▶ **TASK OBJECTIVE**
Pull every line that includes the word "name" from the data.

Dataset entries

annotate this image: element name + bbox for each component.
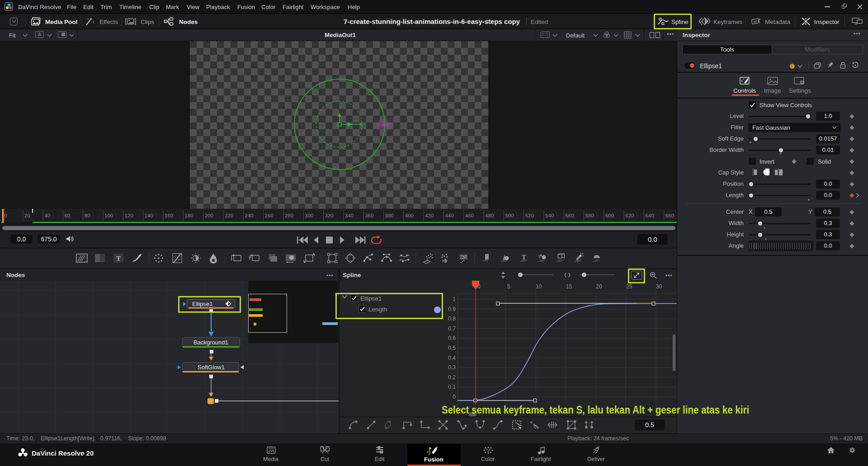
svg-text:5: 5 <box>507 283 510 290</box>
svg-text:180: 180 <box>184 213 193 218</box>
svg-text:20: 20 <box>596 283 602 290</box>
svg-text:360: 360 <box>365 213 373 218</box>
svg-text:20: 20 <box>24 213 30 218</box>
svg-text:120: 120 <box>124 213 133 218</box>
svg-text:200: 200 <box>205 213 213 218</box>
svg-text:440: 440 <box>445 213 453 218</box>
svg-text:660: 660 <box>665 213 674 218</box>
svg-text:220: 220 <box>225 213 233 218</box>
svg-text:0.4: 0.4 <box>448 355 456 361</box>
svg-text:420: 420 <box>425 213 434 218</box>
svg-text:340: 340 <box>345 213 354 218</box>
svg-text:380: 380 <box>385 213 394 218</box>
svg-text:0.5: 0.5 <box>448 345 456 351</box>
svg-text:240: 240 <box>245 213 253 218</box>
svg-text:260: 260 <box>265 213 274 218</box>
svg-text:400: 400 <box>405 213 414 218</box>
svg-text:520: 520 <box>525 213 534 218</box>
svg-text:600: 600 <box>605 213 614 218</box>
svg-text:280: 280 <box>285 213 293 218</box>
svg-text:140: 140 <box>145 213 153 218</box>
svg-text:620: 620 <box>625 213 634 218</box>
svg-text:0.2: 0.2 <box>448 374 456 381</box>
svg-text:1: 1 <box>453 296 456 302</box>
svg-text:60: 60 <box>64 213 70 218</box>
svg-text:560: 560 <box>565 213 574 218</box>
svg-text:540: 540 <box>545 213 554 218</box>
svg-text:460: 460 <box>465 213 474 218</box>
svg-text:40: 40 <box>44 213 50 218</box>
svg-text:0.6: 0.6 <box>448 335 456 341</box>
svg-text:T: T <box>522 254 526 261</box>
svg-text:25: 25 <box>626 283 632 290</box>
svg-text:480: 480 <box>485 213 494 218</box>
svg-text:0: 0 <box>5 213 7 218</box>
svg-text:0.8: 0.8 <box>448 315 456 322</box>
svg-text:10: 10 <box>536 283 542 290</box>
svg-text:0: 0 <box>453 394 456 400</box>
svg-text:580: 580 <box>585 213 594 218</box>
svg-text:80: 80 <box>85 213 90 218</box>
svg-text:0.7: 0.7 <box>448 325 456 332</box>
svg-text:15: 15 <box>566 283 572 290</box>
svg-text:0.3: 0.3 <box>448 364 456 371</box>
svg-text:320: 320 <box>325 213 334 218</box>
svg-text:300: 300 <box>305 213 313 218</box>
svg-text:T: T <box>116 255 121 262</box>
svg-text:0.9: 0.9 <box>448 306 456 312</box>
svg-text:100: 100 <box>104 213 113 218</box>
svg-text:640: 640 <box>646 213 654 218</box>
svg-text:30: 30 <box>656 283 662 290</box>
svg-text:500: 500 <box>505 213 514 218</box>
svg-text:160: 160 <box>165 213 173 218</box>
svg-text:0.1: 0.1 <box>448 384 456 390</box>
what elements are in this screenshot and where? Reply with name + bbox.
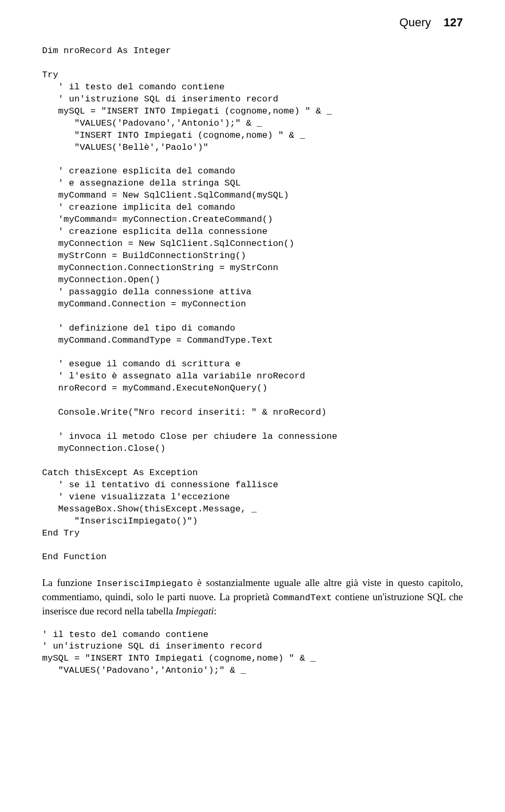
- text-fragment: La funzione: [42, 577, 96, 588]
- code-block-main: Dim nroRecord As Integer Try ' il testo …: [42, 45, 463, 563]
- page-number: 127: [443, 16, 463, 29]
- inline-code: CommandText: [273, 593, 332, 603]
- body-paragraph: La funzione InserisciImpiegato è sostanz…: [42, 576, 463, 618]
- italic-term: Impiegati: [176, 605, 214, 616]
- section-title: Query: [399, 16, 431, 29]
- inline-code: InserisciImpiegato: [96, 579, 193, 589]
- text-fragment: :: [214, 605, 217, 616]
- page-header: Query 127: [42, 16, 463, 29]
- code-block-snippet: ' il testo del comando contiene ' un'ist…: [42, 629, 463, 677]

▶ **EXERCISE RESPONSE**
annotate this image: element name + bbox for each component.
what elements are in this screenshot and where? Reply with name + bbox.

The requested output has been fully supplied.